**PROBLEM TO WORK ON**
With no addition or omission, return the entries below.
INPUT Start Marker
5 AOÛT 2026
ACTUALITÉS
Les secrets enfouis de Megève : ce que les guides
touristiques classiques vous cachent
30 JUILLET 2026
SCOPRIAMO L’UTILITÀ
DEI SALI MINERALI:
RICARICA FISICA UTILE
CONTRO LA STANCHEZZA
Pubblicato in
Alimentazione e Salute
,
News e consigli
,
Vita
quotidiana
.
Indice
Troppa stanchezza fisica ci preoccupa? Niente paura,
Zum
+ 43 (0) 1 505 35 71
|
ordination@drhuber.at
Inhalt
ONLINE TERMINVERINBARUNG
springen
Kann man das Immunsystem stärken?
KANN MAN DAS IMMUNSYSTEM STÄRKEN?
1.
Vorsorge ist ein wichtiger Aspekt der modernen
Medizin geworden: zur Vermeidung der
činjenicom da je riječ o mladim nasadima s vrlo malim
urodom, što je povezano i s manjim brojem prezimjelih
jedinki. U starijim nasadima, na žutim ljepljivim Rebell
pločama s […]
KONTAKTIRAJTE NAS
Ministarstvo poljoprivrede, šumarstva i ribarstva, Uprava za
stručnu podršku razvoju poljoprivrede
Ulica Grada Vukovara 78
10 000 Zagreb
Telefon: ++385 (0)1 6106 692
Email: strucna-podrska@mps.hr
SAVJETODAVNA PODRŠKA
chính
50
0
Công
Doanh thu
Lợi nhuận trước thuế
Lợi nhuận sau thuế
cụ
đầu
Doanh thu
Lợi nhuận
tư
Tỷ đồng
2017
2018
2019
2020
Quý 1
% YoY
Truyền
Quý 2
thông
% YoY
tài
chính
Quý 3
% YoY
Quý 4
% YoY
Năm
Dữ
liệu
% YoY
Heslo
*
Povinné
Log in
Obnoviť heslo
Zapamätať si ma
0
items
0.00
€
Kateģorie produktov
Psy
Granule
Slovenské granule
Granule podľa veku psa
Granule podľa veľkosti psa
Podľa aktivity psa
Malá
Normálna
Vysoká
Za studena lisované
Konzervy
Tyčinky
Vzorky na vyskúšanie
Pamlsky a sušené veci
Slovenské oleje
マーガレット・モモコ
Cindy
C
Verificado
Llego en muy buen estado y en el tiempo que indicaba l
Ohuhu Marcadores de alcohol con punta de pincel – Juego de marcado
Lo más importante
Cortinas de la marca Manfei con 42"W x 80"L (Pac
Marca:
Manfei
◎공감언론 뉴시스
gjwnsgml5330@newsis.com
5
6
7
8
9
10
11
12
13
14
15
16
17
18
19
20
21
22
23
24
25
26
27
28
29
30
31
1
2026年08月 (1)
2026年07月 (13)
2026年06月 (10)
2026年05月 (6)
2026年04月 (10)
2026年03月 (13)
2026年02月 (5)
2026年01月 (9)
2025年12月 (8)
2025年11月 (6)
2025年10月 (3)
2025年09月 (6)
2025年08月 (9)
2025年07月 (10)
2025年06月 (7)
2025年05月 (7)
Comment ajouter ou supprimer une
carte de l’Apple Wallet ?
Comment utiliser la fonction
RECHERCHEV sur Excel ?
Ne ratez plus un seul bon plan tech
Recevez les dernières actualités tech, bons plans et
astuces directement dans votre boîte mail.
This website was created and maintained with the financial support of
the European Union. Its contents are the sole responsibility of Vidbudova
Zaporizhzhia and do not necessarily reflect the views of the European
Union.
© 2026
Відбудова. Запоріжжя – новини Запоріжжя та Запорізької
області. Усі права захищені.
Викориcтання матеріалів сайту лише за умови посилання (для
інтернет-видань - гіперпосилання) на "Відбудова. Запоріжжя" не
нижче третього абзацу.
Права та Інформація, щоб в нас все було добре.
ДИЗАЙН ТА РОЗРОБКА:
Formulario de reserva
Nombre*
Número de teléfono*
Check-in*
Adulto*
INPUT End Marker
**REPLY TO THE TASK**
5 AOÛT 2026
ACTUALITÉS
Les secrets enfouis de Megève : ce que les guides
touristiques classiques vous cachent
30 JUILLET 2026
SCOPRIAMO L’UTILITÀ
DEI SALI MINERALI:
RICARICA FISICA UTILE
CONTRO LA STANCHEZZA
Pubblicato in
Alimentazione e Salute
,
News e consigli
,
Vita
quotidiana
.
Indice
Troppa stanchezza fisica ci preoccupa? Niente paura,
Zum
+ 43 (0) 1 505 35 71
|
ordination@drhuber.at
Inhalt
ONLINE TERMINVERINBARUNG
springen
Kann man das Immunsystem stärken?
KANN MAN DAS IMMUNSYSTEM STÄRKEN?
1.
Vorsorge ist ein wichtiger Aspekt der modernen
Medizin geworden: zur Vermeidung der
činjenicom da je riječ o mladim nasadima s vrlo malim
urodom, što je povezano i s manjim brojem prezimjelih
jedinki. U starijim nasadima, na žutim ljepljivim Rebell
pločama s […]
KONTAKTIRAJTE NAS
Ministarstvo poljoprivrede, šumarstva i ribarstva, Uprava za
stručnu podršku razvoju poljoprivrede
Ulica Grada Vukovara 78
10 000 Zagreb
Telefon: ++385 (0)1 6106 692
Email: strucna-podrska@mps.hr
SAVJETODAVNA PODRŠKA
chính
50
0
Công
Doanh thu
Lợi nhuận trước thuế
Lợi nhuận sau thuế
cụ
đầu
Doanh thu
Lợi nhuận
tư
Tỷ đồng
2017
2018
2019
2020
Quý 1
% YoY
Truyền
Quý 2
thông
% YoY
tài
chính
Quý 3
% YoY
Quý 4
% YoY
Năm
Dữ
liệu
% YoY
Heslo
*
Povinné
Log in
Obnoviť heslo
Zapamätať si ma
0
items
0.00
€
Kateģorie produktov
Psy
Granule
Slovenské granule
Granule podľa veku psa
Granule podľa veľkosti psa
Podľa aktivity psa
Malá
Normálna
Vysoká
Za studena lisované
Konzervy
Tyčinky
Vzorky na vyskúšanie
Pamlsky a sušené veci
Slovenské oleje
マーガレット・モモコ
Cindy
C
Verificado
Llego en muy buen estado y en el tiempo que indicaba l
Ohuhu Marcadores de alcohol con punta de pincel – Juego de marcado
Lo más importante
Cortinas de la marca Manfei con 42"W x 80"L (Pac
Marca:
Manfei
◎공감언론 뉴시스
gjwnsgml5330@newsis.com
5
6
7
8
9
10
11
12
13
14
15
16
17
18
19
20
21
22
23
24
25
26
27
28
29
30
31
1
2026年08月 (1)
2026年07月 (13)
2026年06月 (10)
2026年05月 (6)
2026年04月 (10)
2026年03月 (13)
2026年02月 (5)
2026年01月 (9)
2025年12月 (8)
2025年11月 (6)
2025年10月 (3)
2025年09月 (6)
2025年08月 (9)
2025年07月 (10)
2025年06月 (7)
2025年05月 (7)
Comment ajouter ou supprimer une
carte de l’Apple Wallet ?
Comment utiliser la fonction
RECHERCHEV sur Excel ?
Ne ratez plus un seul bon plan tech
Recevez les dernières actualités tech, bons plans et
astuces directement dans votre boîte mail.
This website was created and maintained with the financial support of
the European Union. Its contents are the sole responsibility of Vidbudova
Zaporizhzhia and do not necessarily reflect the views of the European
Union.
© 2026
Відбудова. Запоріжжя – новини Запоріжжя та Запорізької
області. Усі права захищені.
Викориcтання матеріалів сайту лише за умови посилання (для
інтернет-видань - гіперпосилання) на "Відбудова. Запоріжжя" не
нижче третього абзацу.
Права та Інформація, щоб в нас все було добре.
ДИЗАЙН ТА РОЗРОБКА:
Formulario de reserva
Nombre*
Número de teléfono*
Check-in*
Adulto*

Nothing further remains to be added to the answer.